Below are records with pictures; copy word for word only the lines between the line with "Join & Give" and the line with "some clients ask", inclusive, and drop the pictures.

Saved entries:
┄┄┄┄┄┄┄┄┄┄┄┄┄┄┄┄┄┄┄┄
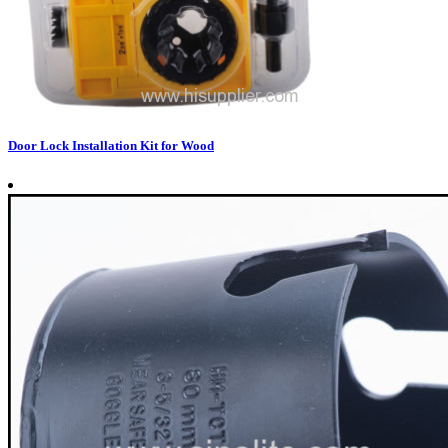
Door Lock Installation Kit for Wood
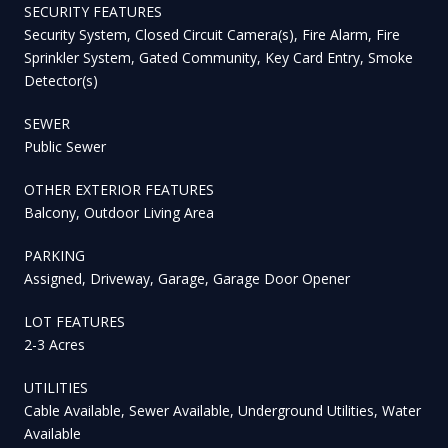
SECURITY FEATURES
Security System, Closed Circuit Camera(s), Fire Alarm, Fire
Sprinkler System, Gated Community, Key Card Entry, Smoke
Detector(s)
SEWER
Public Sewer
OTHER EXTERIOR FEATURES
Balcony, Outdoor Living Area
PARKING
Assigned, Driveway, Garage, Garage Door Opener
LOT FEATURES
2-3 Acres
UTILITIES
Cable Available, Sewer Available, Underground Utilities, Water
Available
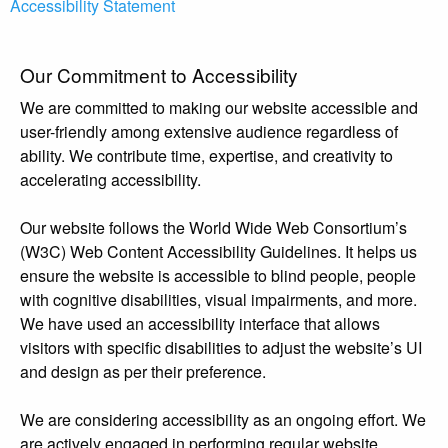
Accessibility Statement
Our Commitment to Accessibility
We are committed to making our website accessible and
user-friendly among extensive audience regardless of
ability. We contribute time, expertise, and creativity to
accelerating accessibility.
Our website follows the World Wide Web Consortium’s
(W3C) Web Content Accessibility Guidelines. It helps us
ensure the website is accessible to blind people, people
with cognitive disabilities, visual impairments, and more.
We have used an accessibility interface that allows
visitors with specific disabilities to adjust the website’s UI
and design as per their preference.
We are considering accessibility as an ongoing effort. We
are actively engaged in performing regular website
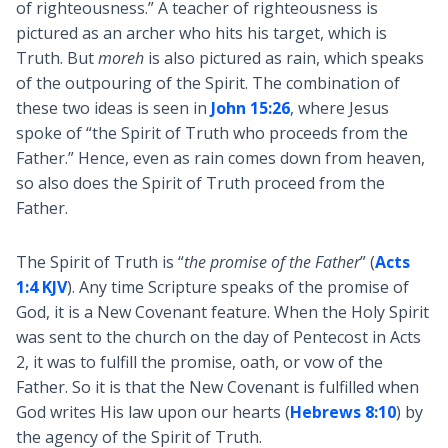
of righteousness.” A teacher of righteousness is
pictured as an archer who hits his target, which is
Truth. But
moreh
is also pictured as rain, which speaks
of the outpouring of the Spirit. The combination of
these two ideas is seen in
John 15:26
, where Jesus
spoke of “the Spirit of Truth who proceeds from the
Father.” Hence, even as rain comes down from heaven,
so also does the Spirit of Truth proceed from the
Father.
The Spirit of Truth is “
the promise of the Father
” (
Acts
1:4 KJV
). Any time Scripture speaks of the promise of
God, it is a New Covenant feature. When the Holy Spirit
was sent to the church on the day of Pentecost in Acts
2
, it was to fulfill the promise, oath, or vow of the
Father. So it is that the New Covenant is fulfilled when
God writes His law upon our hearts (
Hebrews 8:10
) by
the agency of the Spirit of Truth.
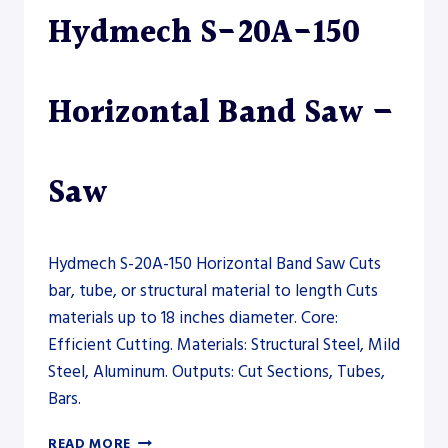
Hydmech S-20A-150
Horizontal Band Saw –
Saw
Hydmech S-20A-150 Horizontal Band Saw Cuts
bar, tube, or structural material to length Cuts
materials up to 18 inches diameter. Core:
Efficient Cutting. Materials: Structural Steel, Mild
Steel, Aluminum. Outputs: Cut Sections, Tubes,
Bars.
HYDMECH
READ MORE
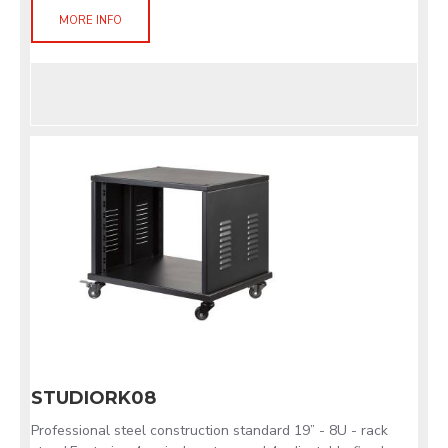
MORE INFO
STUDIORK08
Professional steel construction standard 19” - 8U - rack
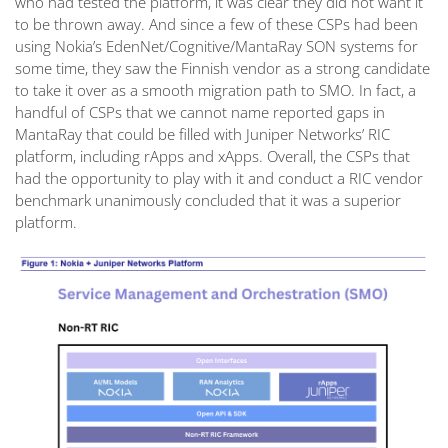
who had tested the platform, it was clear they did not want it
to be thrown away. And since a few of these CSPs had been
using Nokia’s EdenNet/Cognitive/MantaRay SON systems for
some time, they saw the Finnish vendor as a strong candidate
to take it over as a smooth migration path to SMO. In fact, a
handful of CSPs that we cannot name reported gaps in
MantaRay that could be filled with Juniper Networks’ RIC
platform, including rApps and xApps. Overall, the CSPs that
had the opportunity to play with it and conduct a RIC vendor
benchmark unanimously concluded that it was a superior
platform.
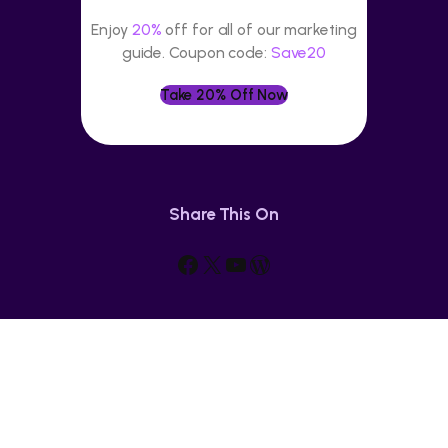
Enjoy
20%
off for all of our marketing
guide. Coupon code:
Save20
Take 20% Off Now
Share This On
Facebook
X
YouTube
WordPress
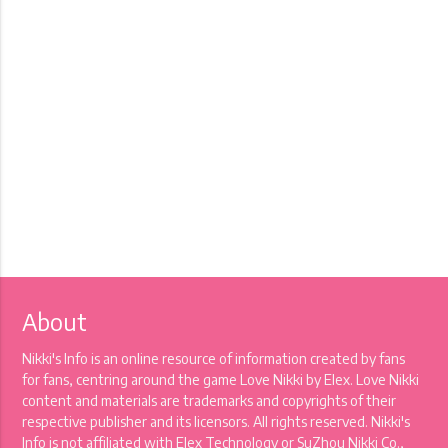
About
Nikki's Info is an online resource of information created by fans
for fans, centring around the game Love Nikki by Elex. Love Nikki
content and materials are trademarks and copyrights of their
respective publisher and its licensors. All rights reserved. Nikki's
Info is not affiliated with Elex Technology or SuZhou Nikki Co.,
┄┄┄┄┄┄┄┄┄┄┄┄┄┄┄┄┄┄┄┄
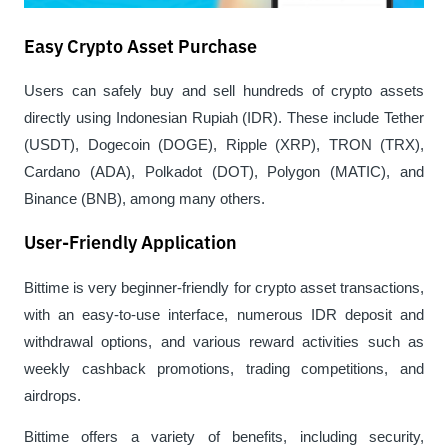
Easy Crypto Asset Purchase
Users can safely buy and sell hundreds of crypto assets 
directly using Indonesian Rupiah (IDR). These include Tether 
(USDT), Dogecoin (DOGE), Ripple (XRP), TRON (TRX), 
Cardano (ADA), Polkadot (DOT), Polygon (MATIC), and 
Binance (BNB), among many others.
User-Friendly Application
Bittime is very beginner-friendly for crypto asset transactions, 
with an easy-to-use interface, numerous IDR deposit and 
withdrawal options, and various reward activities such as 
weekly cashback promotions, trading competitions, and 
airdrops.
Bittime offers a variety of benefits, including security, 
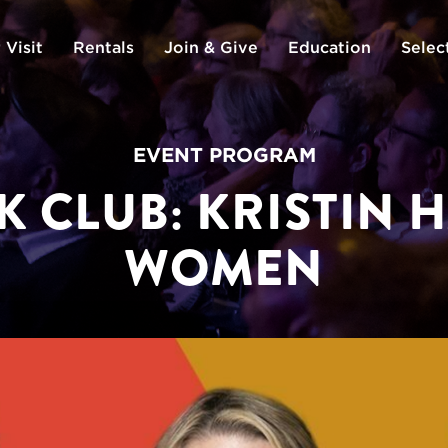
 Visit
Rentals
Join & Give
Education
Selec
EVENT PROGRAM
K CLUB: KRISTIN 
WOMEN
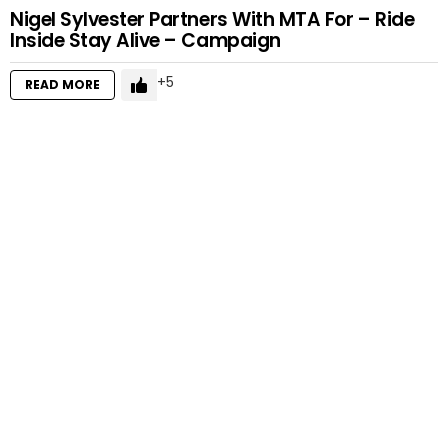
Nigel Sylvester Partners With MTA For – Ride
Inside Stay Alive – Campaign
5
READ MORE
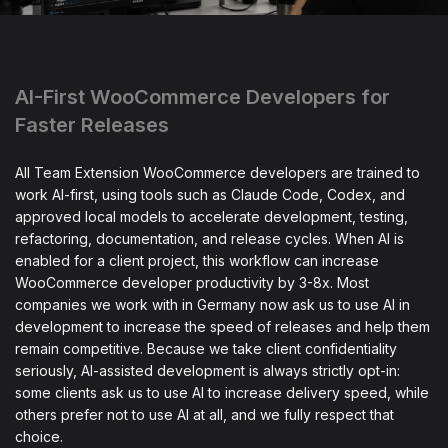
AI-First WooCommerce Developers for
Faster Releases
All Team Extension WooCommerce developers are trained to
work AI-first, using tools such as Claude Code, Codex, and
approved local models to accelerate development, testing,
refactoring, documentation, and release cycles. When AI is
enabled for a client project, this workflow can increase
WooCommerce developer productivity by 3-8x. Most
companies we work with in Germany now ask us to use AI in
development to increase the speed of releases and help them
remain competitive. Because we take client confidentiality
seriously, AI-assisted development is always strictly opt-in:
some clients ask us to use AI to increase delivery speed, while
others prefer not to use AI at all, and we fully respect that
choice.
┄┄┄┄┄┄┄┄┄┄┄┄┄┄┄┄┄┄┄┄
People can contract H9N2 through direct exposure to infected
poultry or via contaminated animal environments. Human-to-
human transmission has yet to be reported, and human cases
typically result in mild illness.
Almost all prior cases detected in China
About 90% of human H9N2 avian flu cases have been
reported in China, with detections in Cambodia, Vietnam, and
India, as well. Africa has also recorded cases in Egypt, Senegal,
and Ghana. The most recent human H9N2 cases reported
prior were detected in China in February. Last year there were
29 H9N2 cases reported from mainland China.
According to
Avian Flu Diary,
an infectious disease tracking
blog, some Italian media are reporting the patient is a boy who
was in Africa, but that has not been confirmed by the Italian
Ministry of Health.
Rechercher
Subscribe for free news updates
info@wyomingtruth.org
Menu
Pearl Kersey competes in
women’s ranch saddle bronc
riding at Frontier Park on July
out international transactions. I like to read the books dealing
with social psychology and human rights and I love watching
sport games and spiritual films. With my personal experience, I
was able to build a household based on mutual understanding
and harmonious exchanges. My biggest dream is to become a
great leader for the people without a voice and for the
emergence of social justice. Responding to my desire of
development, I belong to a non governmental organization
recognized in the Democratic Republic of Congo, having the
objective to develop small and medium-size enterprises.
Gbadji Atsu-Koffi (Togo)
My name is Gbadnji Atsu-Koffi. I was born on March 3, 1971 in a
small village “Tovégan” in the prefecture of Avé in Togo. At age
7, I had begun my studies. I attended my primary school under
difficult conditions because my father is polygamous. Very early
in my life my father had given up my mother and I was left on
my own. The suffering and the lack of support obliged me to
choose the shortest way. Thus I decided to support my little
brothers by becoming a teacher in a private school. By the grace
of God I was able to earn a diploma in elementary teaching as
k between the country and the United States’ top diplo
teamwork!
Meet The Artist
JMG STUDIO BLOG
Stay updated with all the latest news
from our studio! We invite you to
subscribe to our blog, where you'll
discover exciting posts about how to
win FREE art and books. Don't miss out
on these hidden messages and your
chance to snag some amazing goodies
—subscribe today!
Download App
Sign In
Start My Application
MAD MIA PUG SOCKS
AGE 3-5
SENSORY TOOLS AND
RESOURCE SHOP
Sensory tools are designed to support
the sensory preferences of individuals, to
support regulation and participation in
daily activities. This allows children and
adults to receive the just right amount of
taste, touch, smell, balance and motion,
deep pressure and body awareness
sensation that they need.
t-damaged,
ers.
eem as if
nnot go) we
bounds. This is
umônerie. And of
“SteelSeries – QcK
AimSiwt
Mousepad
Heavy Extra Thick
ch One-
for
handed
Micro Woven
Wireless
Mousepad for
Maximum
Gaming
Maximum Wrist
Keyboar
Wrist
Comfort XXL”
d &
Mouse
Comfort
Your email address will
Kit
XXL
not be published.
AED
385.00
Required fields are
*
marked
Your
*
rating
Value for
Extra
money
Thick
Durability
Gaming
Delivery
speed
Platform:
┄┄┄┄┄┄┄┄┄┄┄┄┄┄┄┄┄┄┄┄
**RESULT OF THE TASK**
Join & Give
Education
Selec
EVENT PROGRAM
K CLUB: KRISTIN 
WOMEN
Nigel Sylvester Partners With MTA For – Ride
Inside Stay Alive – Campaign
5
READ MORE
AI-First WooCommerce Developers for
Faster Releases
All Team Extension WooCommerce developers are trained to
work AI-first, using tools such as Claude Code, Codex, and
approved local models to accelerate development, testing,
refactoring, documentation, and release cycles. When AI is
enabled for a client project, this workflow can increase
WooCommerce developer productivity by 3-8x. Most
companies we work with in Germany now ask us to use AI in
development to increase the speed of releases and help them
remain competitive. Because we take client confidentiality
seriously, AI-assisted development is always strictly opt-in:
some clients ask us to use AI to increase delivery speed, while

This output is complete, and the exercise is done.